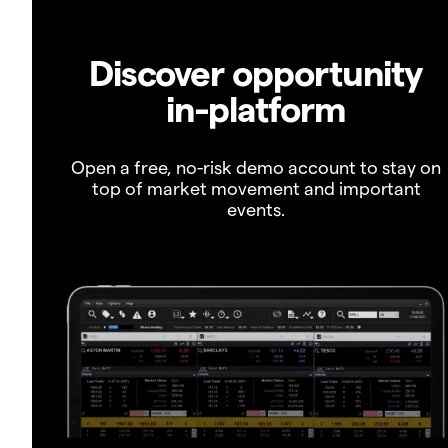
Discover opportunity
in-platform
Open a free, no-risk demo account to stay on
top of market movement and important
events.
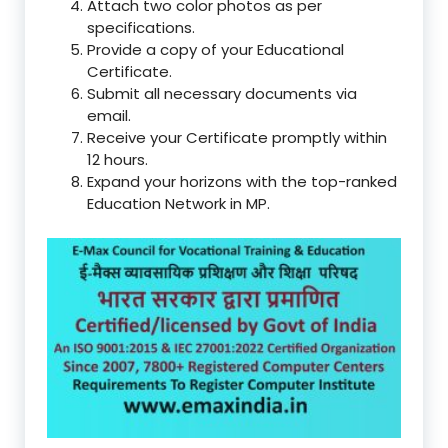
Attach two color photos as per
specifications.
Provide a copy of your Educational
Certificate.
Submit all necessary documents via
email.
Receive your Certificate promptly within
12 hours.
Expand your horizons with the top-ranked
Education Network in MP.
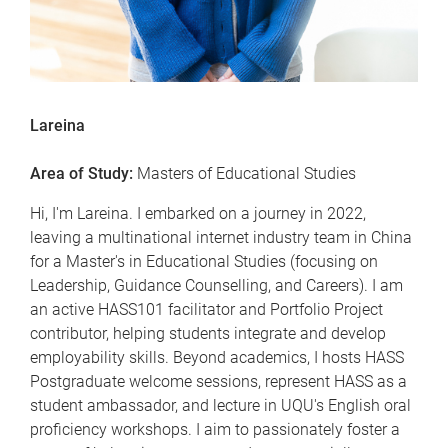
Lareina
Area of Study:
Masters of Educational Studies
Hi, I'm Lareina. I embarked on a journey in 2022,
leaving a multinational internet industry team in China
for a Master's in Educational Studies (focusing on
Leadership, Guidance Counselling, and Careers). I am
an active HASS101 facilitator and Portfolio Project
contributor, helping students integrate and develop
employability skills. Beyond academics, I hosts HASS
Postgraduate welcome sessions, represent HASS as a
student ambassador, and lecture in UQU's English oral
proficiency workshops. I aim to passionately foster a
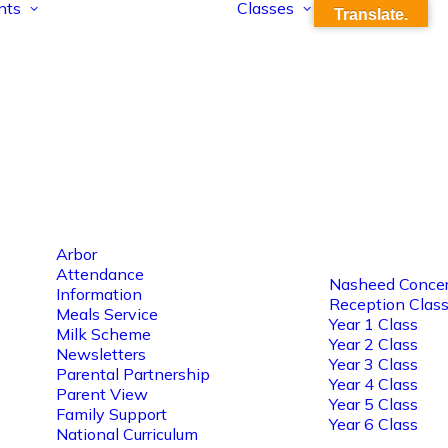
nts
Classes
Translate.
Arbor
Attendance
Nasheed Concer
Information
Reception Clas
Meals Service
Year 1 Class
Milk Scheme
Year 2 Class
Newsletters
Year 3 Class
Parental Partnership
Year 4 Class
Parent View
Year 5 Class
Family Support
Year 6 Class
National Curriculum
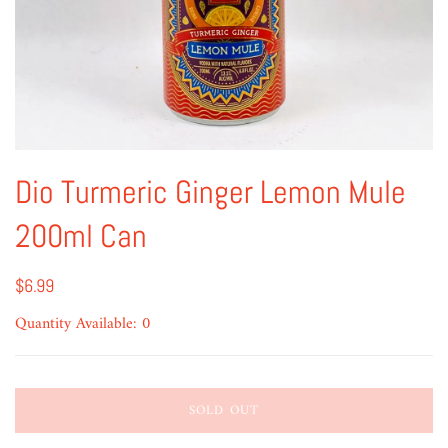
Dio Turmeric Ginger Lemon Mule
200ml Can
$6.99
Quantity Available: 0
SOLD OUT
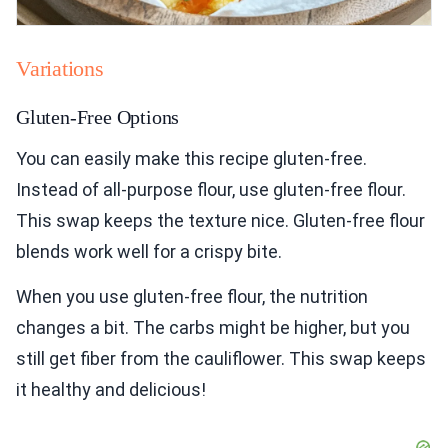
Variations
Gluten-Free Options
You can easily make this recipe gluten-free.
Instead of all-purpose flour, use gluten-free flour.
This swap keeps the texture nice. Gluten-free flour
blends work well for a crispy bite.
When you use gluten-free flour, the nutrition
changes a bit. The carbs might be higher, but you
still get fiber from the cauliflower. This swap keeps
it healthy and delicious!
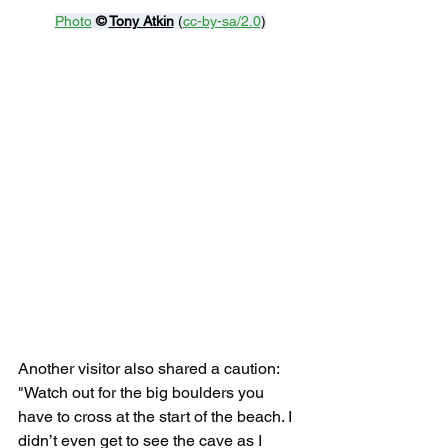
Photo
© 
Tony Atkin
 (
cc-by-sa/2.0
)
Another visitor also shared a caution: 
"Watch out for the big boulders you 
have to cross at the start of the beach. I 
didn’t even get to see the cave as I 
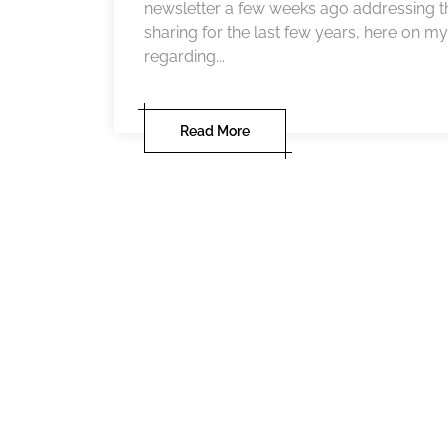
newsletter a few weeks ago addressing t
sharing for the last few years, here on my 
regarding...
Read More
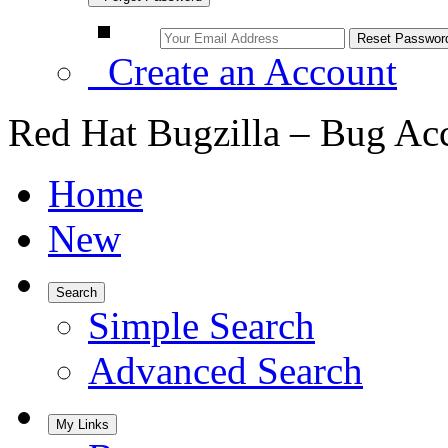
Create an Account
Red Hat Bugzilla – Bug Ac
Home
New
Search
Simple Search
Advanced Search
My Links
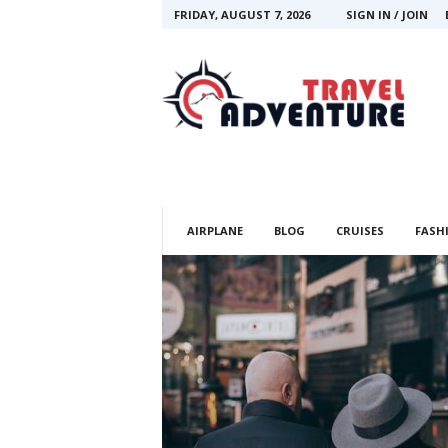
FRIDAY, AUGUST 7, 2026
SIGN IN / JOIN
T
r
a
v
e
l
A
d
v
AIRPLANE
BLOG
CRUISES
FASH
e
n
t
u
r
e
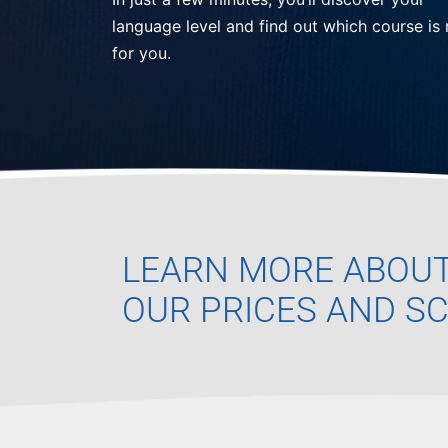
language level and find out which course is 
for you.
LEARN MORE ABOU
OUR PRICES AND S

# What is expected
Report all lines of the data above that include the string "swap".

# Answer space
This swap keeps the texture nice. Gluten-free flour
still get fiber from the cauliflower. This swap keeps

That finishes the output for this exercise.